* EXERCISE GOAL: Reproduce exactly the entries from the "Perissoutti s’est confié au" line to the end. Skip all pictures.

--

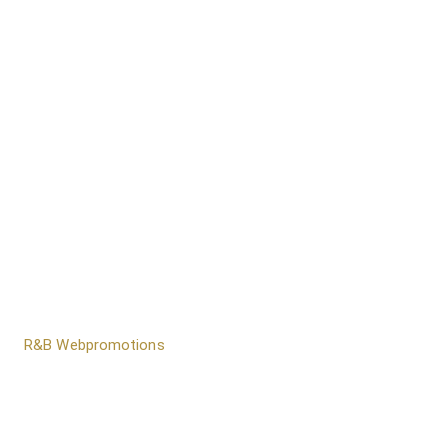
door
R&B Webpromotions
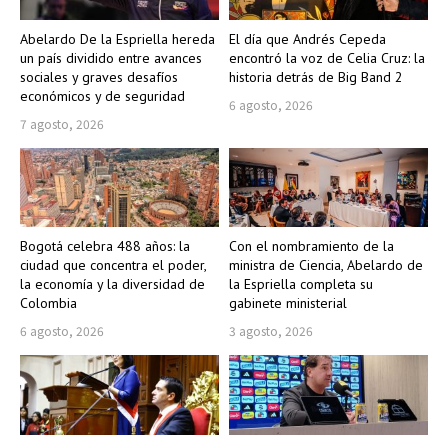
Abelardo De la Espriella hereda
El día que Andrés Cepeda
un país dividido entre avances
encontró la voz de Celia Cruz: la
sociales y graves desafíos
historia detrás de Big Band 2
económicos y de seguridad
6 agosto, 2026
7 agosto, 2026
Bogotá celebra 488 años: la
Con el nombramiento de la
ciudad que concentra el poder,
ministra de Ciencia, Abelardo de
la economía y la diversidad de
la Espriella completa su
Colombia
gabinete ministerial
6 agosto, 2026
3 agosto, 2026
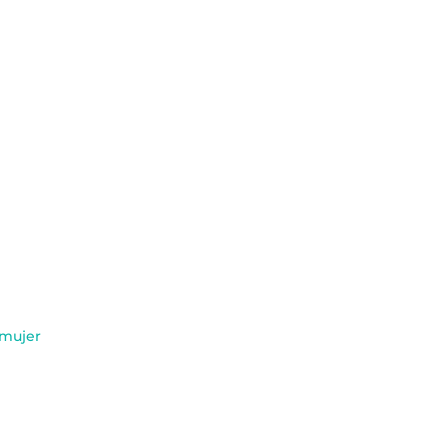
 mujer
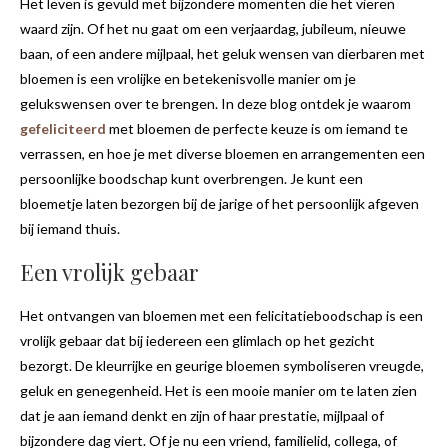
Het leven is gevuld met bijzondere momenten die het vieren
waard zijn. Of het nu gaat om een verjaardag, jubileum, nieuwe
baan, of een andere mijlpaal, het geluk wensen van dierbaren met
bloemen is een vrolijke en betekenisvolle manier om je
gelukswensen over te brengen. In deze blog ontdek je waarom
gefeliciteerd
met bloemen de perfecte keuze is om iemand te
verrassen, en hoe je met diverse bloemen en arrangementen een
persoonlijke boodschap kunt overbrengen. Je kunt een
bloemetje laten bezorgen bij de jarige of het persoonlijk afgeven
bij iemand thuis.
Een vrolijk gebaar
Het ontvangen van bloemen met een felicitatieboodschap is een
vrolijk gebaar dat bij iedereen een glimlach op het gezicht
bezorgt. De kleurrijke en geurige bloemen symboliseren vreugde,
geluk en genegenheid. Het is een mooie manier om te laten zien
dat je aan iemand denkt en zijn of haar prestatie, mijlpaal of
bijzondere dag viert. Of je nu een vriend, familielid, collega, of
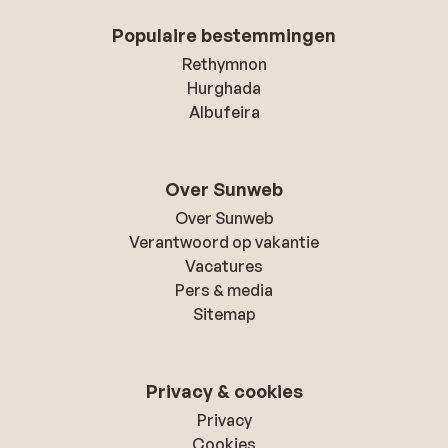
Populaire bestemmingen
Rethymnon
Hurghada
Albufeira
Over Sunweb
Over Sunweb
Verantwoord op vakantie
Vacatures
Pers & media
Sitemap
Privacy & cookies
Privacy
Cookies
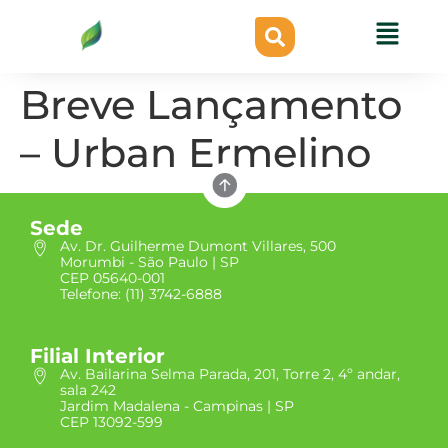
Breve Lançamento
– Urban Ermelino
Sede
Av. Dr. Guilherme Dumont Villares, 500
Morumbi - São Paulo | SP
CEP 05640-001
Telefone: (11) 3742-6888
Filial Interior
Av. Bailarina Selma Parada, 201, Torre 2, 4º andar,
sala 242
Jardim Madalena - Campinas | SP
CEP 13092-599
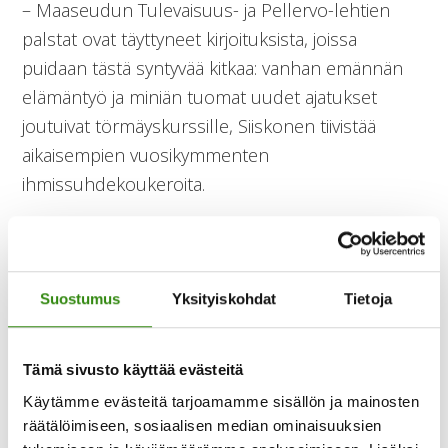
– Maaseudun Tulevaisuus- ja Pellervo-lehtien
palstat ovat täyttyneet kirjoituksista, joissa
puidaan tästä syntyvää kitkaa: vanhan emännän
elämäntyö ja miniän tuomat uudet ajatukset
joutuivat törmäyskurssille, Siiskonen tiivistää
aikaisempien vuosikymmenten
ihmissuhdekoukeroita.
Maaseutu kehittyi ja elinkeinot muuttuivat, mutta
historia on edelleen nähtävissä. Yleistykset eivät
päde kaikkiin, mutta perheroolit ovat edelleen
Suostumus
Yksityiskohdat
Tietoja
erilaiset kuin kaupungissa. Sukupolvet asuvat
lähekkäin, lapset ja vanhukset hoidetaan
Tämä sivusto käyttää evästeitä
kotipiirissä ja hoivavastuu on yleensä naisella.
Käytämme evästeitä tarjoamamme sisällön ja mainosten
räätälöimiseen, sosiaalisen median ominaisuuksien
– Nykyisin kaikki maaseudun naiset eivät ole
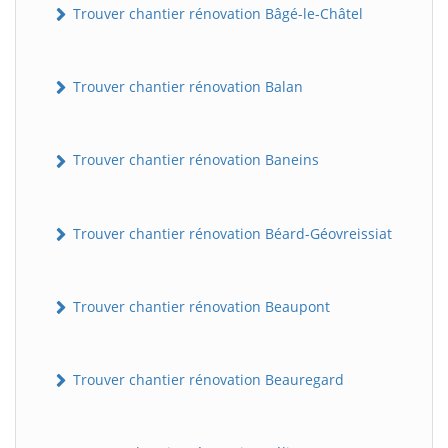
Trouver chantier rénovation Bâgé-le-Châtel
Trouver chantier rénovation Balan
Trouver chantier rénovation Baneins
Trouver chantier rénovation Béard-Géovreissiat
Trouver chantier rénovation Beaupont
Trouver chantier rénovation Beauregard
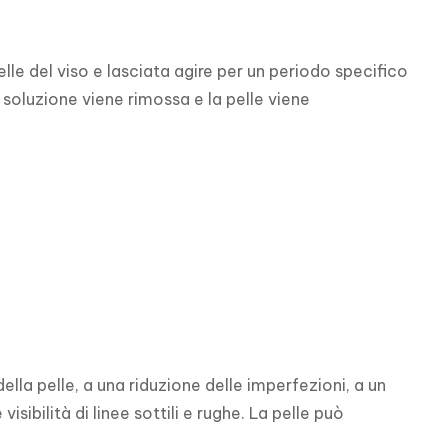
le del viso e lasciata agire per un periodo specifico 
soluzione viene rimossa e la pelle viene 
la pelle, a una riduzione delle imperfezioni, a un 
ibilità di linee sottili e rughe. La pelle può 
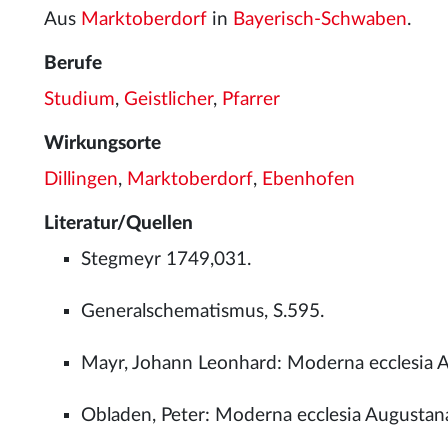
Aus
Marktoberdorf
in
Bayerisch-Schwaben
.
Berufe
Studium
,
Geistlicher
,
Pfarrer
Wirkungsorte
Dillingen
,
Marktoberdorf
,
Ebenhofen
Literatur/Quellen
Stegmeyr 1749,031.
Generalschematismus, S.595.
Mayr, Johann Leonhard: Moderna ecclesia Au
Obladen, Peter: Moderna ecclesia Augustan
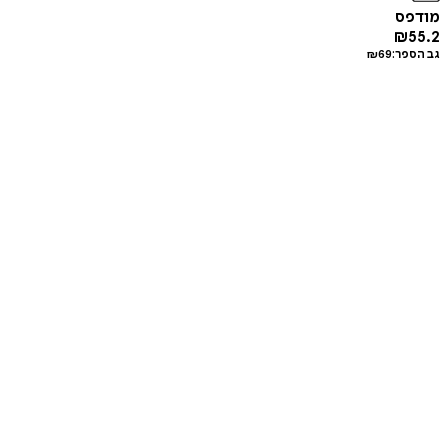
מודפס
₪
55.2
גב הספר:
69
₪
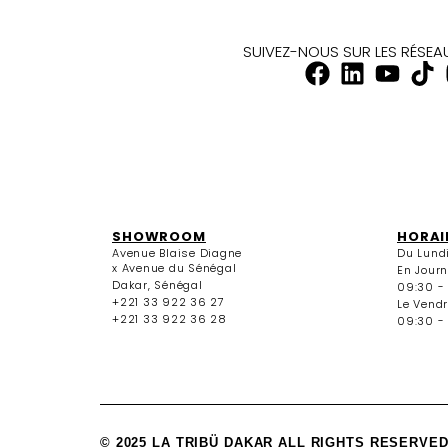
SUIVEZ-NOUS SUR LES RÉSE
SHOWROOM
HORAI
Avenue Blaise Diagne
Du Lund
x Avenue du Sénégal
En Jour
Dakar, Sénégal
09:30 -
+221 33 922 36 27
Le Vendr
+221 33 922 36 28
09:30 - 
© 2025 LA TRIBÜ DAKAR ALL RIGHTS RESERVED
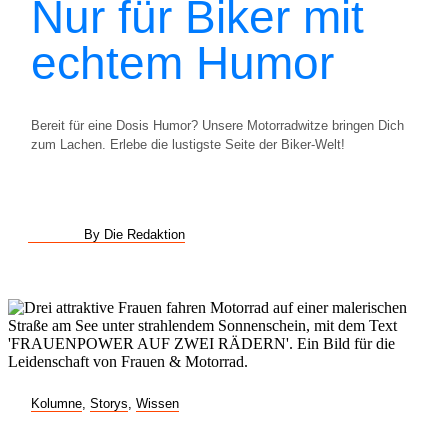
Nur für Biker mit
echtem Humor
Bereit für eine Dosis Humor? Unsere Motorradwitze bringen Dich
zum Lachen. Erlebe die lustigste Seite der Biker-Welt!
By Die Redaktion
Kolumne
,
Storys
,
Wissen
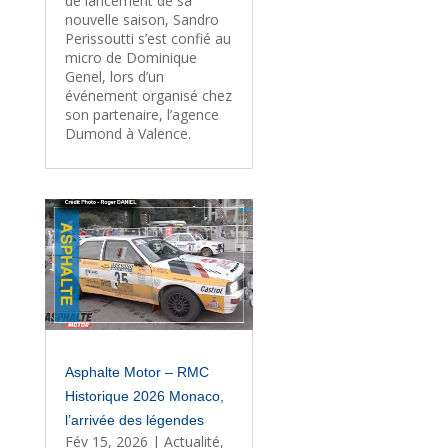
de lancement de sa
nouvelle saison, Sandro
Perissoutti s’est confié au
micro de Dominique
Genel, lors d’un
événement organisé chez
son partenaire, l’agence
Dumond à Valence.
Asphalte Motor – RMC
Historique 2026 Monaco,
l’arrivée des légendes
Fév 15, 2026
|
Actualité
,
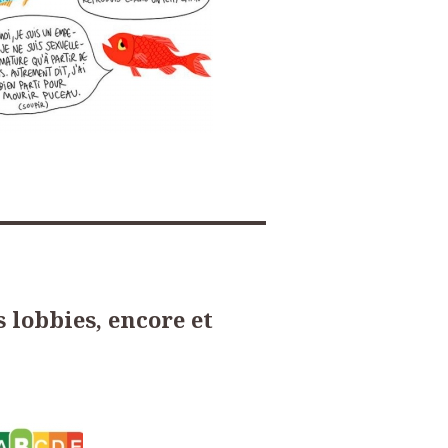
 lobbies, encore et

--

* ANSWER FOR THE TASK:
Perissoutti s’est confié au
micro de Dominique
Genel, lors d’un
événement organisé chez
son partenaire, l’agence
Dumond à Valence.
Asphalte Motor – RMC
Historique 2026 Monaco,
l’arrivée des légendes
Fév 15, 2026
|
Actualité
,
 lobbies, encore et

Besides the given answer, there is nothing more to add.